## Dataset extract
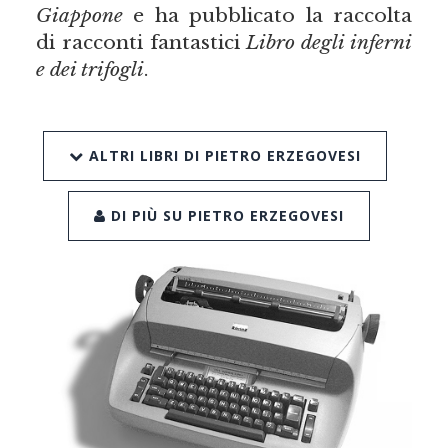
Giappone
e ha pubblicato la raccolta
di racconti fantastici
Libro degli inferni
e dei trifogli
.
ALTRI LIBRI DI PIETRO ERZEGOVESI
DI PIÙ SU PIETRO ERZEGOVESI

## Your goal
Output only the lines from the line that contains "Libro degli inferni" through the end of the entries, both included, exactly as they appear.

## Exercise solution
Libro degli inferni
e dei trifogli
.
ALTRI LIBRI DI PIETRO ERZEGOVESI
DI PIÙ SU PIETRO ERZEGOVESI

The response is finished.